[Records supplied Boundary: Start]

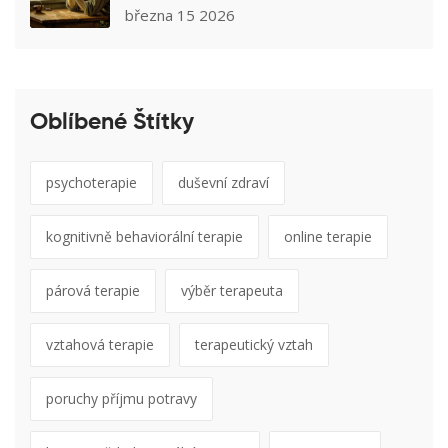
obnovit vztah k jídlu
března 15 2026
Oblíbené Štítky
psychoterapie
duševní zdraví
kognitivně behaviorální terapie
online terapie
párová terapie
výběr terapeuta
vztahová terapie
terapeutický vztah
poruchy příjmu potravy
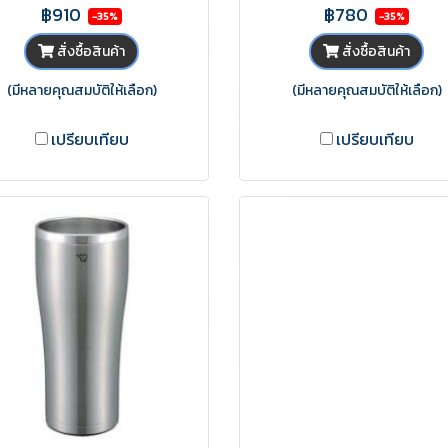
฿910
฿780
-35%
-35%
สั่งซื้อสินค้า
สั่งซื้อสินค้า
(มีหลายคุณสมบัติให้เลือก)
(มีหลายคุณสมบัติให้เลือก)
เปรียบเทียบ
เปรียบเทียบ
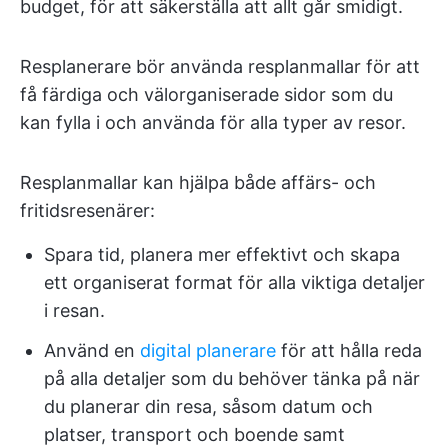
budget, för att säkerställa att allt går smidigt.
Resplanerare bör använda resplanmallar för att
få färdiga och välorganiserade sidor som du
kan fylla i och använda för alla typer av resor.
Resplanmallar kan hjälpa både affärs- och
fritidsresenärer:
Spara tid, planera mer effektivt och skapa
ett organiserat format för alla viktiga detaljer
i resan.
Använd en
digital planerare
för att hålla reda
på alla detaljer som du behöver tänka på när
du planerar din resa, såsom datum och
platser, transport och boende samt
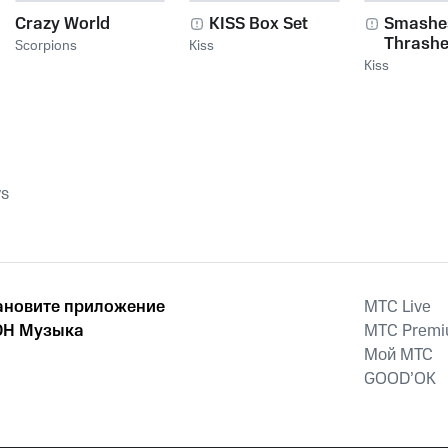
Crazy World
KISS Box Set
Smashe
Thrashe
Scorpions
Kiss
Kiss
ys
ановите приложение
MTС Live
Н Музыка
MTС Prem
Мой МТС
GOOD’OK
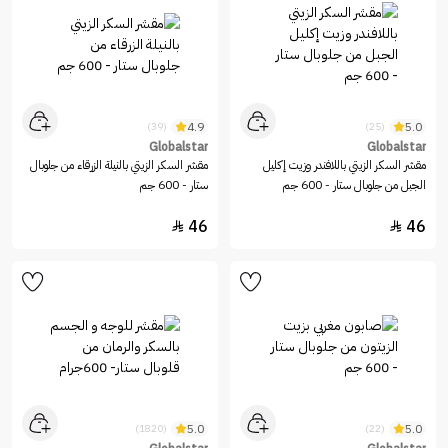
4.9
5.0
(39)
(25)
Globalstar
Globalstar
مقشر السكر الزيتي باللافندر وزيت إكليل
مقشر السكر الزيتي بالنيلة الزرقاء من جلوبال
الجبل من جلوبال ستار - 600 جم
ستار - 600 جم
46
46


5.0
5.0
(1820)
(22)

[Records supplied Boundary: End]

**What the task requires:** Only one part of the material above is wanted: the lines from the one with "terapeutický vztah" up to and including the one with "Resplanmallar kan hjälpa både affärs- och". Please copy them exactly, pictures left out.

**Reply:**
terapeutický vztah
poruchy příjmu potravy
฿910
฿780
-35%
-35%
สั่งซื้อสินค้า
สั่งซื้อสินค้า
(มีหลายคุณสมบัติให้เลือก)
(มีหลายคุณสมบัติให้เลือก)
เปรียบเทียบ
เปรียบเทียบ
budget, för att säkerställa att allt går smidigt.
Resplanerare bör använda resplanmallar för att
få färdiga och välorganiserade sidor som du
kan fylla i och använda för alla typer av resor.
Resplanmallar kan hjälpa både affärs- och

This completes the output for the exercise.